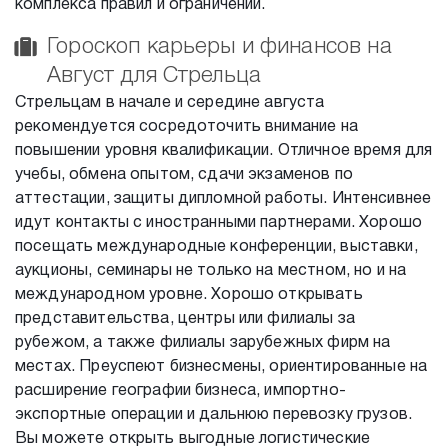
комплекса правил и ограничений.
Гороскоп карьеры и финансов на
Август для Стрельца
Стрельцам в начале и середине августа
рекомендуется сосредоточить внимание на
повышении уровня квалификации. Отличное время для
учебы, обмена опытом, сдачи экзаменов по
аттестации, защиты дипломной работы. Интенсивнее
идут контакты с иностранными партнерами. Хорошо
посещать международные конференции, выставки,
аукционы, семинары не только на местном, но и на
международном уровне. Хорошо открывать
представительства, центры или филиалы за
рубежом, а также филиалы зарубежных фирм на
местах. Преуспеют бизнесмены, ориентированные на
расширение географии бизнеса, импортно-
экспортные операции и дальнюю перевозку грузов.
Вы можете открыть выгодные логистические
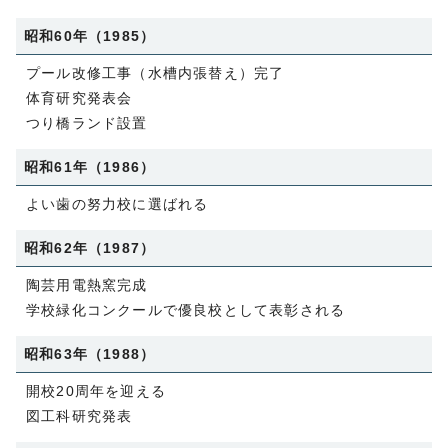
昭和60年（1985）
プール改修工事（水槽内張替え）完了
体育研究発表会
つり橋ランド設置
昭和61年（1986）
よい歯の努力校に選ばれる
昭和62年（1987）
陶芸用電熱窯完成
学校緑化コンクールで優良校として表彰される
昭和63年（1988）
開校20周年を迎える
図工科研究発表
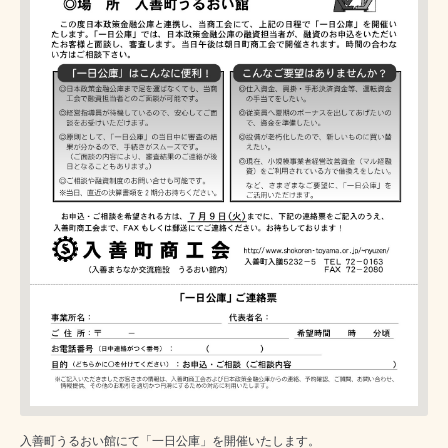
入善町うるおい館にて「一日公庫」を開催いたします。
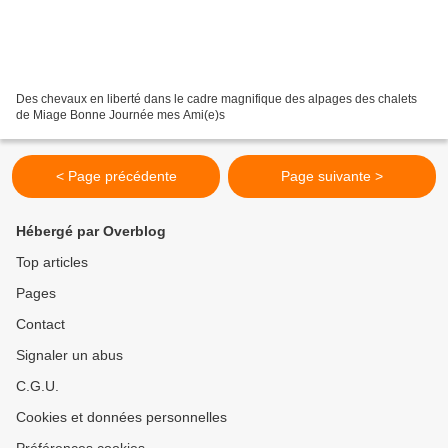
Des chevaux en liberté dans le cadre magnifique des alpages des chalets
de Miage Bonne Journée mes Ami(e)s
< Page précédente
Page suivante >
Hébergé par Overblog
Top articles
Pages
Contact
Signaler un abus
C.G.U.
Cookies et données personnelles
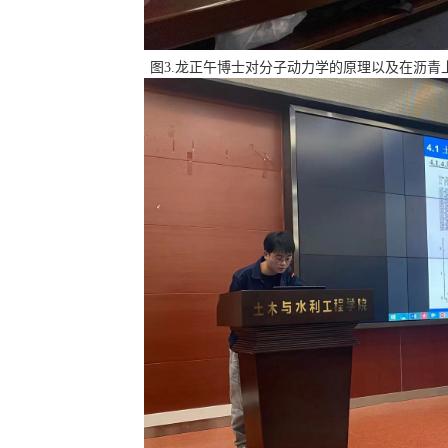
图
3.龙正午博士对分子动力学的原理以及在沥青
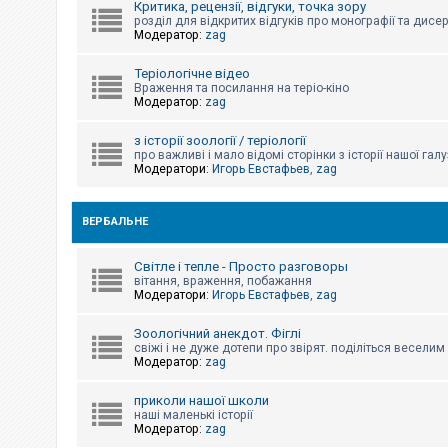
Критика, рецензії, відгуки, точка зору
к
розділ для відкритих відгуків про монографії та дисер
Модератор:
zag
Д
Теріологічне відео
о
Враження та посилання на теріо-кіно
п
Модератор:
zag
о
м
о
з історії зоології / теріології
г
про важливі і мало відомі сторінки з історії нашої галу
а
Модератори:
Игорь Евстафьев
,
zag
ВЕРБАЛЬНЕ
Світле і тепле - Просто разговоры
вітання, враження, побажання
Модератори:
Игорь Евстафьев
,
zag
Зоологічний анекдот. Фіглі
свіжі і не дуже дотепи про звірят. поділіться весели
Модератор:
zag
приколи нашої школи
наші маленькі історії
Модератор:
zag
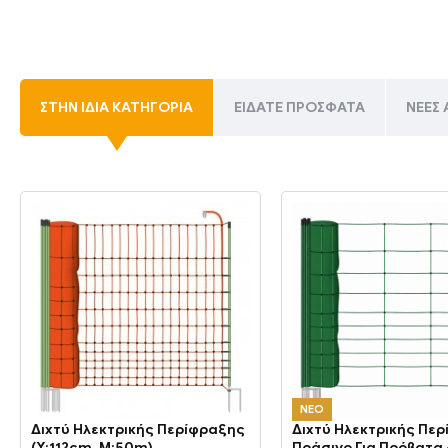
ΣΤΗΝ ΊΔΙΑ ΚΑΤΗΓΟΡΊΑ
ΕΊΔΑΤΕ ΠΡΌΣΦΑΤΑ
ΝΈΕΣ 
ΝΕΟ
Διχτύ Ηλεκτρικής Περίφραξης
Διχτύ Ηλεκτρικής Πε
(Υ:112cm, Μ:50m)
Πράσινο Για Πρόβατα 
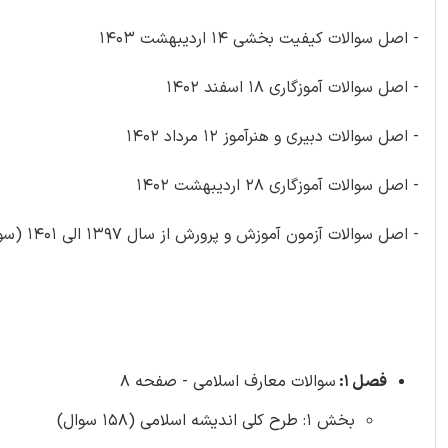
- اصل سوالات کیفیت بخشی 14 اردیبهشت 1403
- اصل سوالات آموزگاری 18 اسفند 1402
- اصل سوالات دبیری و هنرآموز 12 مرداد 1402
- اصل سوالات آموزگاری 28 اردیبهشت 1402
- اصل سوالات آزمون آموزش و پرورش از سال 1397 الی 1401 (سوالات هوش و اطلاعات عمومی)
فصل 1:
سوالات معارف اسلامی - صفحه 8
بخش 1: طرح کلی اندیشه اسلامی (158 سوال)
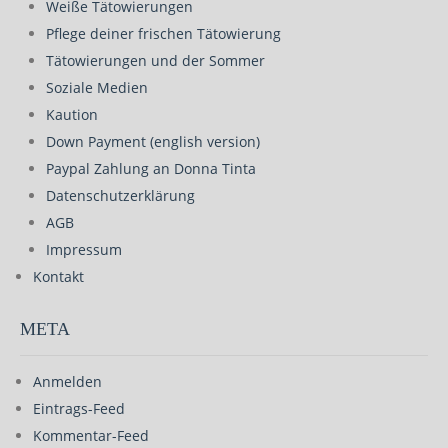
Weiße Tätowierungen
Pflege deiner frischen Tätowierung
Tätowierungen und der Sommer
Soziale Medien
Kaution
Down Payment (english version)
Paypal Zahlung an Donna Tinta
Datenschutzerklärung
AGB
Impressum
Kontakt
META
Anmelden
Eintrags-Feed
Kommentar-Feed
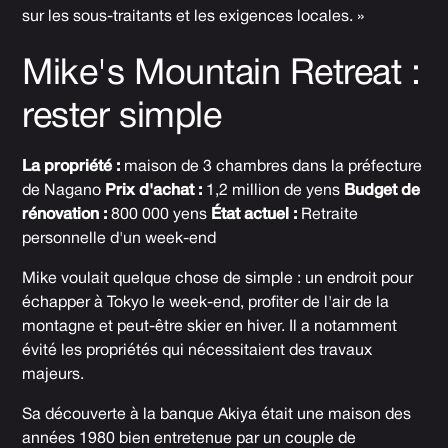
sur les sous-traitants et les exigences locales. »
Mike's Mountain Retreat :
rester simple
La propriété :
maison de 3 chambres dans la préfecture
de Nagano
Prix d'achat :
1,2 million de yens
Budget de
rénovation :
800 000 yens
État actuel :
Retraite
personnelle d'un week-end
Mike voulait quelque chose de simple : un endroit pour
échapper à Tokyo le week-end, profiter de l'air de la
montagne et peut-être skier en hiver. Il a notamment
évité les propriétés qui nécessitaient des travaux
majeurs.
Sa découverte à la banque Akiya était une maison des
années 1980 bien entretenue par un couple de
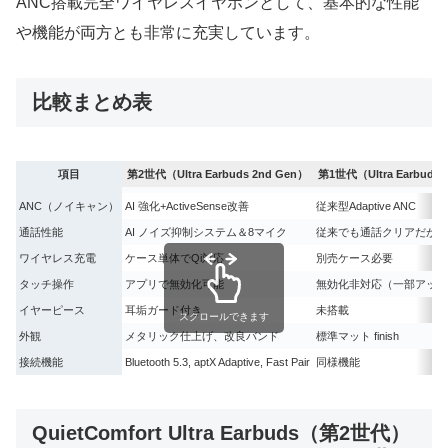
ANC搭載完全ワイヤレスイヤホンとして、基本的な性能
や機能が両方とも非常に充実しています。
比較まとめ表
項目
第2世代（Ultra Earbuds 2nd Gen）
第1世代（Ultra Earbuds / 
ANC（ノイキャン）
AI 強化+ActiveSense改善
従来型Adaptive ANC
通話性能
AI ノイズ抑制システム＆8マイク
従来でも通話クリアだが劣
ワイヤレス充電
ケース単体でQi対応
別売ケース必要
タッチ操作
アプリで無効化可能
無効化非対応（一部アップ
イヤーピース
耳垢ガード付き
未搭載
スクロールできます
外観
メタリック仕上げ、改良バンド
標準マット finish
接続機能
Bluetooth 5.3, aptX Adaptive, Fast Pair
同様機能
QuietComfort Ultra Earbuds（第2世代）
──────────
Leave the pictures aside and give the records above back word for word.

REPLY TO THE EXERCISE:
комплекса правил и ограничений.
Гороскоп карьеры и финансов на
Август для Стрельца
Стрельцам в начале и середине августа
рекомендуется сосредоточить внимание на
повышении уровня квалификации. Отличное время для
учебы, обмена опытом, сдачи экзаменов по
аттестации, защиты дипломной работы. Интенсивнее
идут контакты с иностранными партнерами. Хорошо
посещать международные конференции, выставки,
аукционы, семинары не только на местном, но и на
международном уровне. Хорошо открывать
представительства, центры или филиалы за
рубежом, а также филиалы зарубежных фирм на
местах. Преуспеют бизнесмены, ориентированные на
расширение географии бизнеса, импортно-
экспортные операции и дальнюю перевозку грузов.
Вы можете открыть выгодные логистические
昭和60年（1985）
プール改修工事（水槽内張替え）完了
体育研究発表会
つり橋ランド設置
昭和61年（1986）
よい歯の努力校に選ばれる
昭和62年（1987）
陶芸用電熱窯完成
学校緑化コンクールで優良校として表彰される
昭和63年（1988）
開校20周年を迎える
図工科研究発表
入善町うるおい館にて「一日公庫」を開催いたします。
Des chevaux en liberté dans le cadre magnifique des alpages des chalets
de Miage Bonne Journée mes Ami(e)s
< Page précédente
Page suivante >
Hébergé par Overblog
Top articles
Pages
Contact
Signaler un abus
C.G.U.
Cookies et données personnelles
图
3.龙正午博士对分子动力学的原理以及在沥青
Критика, рецензії, відгуки, точка зору
к
розділ для відкритих відгуків про монографії та дисер
Модератор:
zag
Д
Теріологічне відео
о
Враження та посилання на теріо-кіно
п
Модератор:
zag
о
м
о
з історії зоології / теріології
г
про важливі і мало відомі сторінки з історії нашої галу
а
Модератори:
Игорь Евстафьев
,
zag
ВЕРБАЛЬНЕ
Світле і тепле - Просто разговоры
вітання, враження, побажання
Модератори:
Игорь Евстафьев
,
zag
Зоологічний анекдот. Фіглі
свіжі і не дуже дотепи про звірят. поділіться весели
Модератор:
zag
приколи нашої школи
наші маленькі історії
Модератор:
zag
ΣΤΗΝ ΊΔΙΑ ΚΑΤΗΓΟΡΊΑ
ΕΊΔΑΤΕ ΠΡΌΣΦΑΤΑ
ΝΈΕΣ 
ΝΕΟ
Διχτύ Ηλεκτρικής Περίφραξης
Διχτύ Ηλεκτρικής Πε
(Υ:112cm, Μ:50m)
Πράσινο Για Πρόβατα 
- اصل سوالات کیفیت بخشی 14 اردیبهشت 1403
- اصل سوالات آموزگاری 18 اسفند 1402
- اصل سوالات دبیری و هنرآموز 12 مرداد 1402
- اصل سوالات آموزگاری 28 اردیبهشت 1402
- اصل سوالات آزمون آموزش و پرورش از سال 1397 الی 1401 (سوالات هوش و اطلاعات عمومی)
فصل 1:
سوالات معارف اسلامی - صفحه 8
بخش 1: طرح کلی اندیشه اسلامی (158 سوال)
Weiße Tätowierungen
Pflege deiner frischen Tätowierung
Tätowierungen und der Sommer
Soziale Medien
Kaution
Down Payment (english version)
Paypal Zahlung an Donna Tinta
Datenschutzerklärung
AGB
Impressum
Kontakt
META
Anmelden
Eintrags-Feed
Kommentar-Feed
sur les sous-traitants et les exigences locales. »
Mike's Mountain Retreat :
rester simple
La propriété :
maison de 3 chambres dans la préfecture
de Nagano
Prix d'achat :
1,2 million de yens
Budget de
rénovation :
800 000 yens
État actuel :
Retraite
personnelle d'un week-end
Mike voulait quelque chose de simple : un endroit pour
échapper à Tokyo le week-end, profiter de l'air de la
montagne et peut-être skier en hiver. Il a notamment
évité les propriétés qui nécessitaient des travaux
majeurs.
Sa découverte à la banque Akiya était une maison des
années 1980 bien entretenue par un couple de
ANC搭載完全ワイヤレスイヤホンとして、基本的な性能
や機能が両方とも非常に充実しています。
比較まとめ表
項目
第2世代（Ultra Earbuds 2nd Gen）
第1世代（Ultra Earbuds / 
ANC（ノイキャン）
AI 強化+ActiveSense改善
従来型Adaptive ANC
通話性能
AI ノイズ抑制システム＆8マイク
従来でも通話クリアだが劣
ワイヤレス充電
ケース単体でQi対応
別売ケース必要
タッチ操作
アプリで無効化可能
無効化非対応（一部アップ
イヤーピース
耳垢ガード付き
未搭載
スクロールできます
外観
メタリック仕上げ、改良バンド
標準マット finish
接続機能
Bluetooth 5.3, aptX Adaptive, Fast Pair
同様機能
QuietComfort Ultra Earbuds（第2世代）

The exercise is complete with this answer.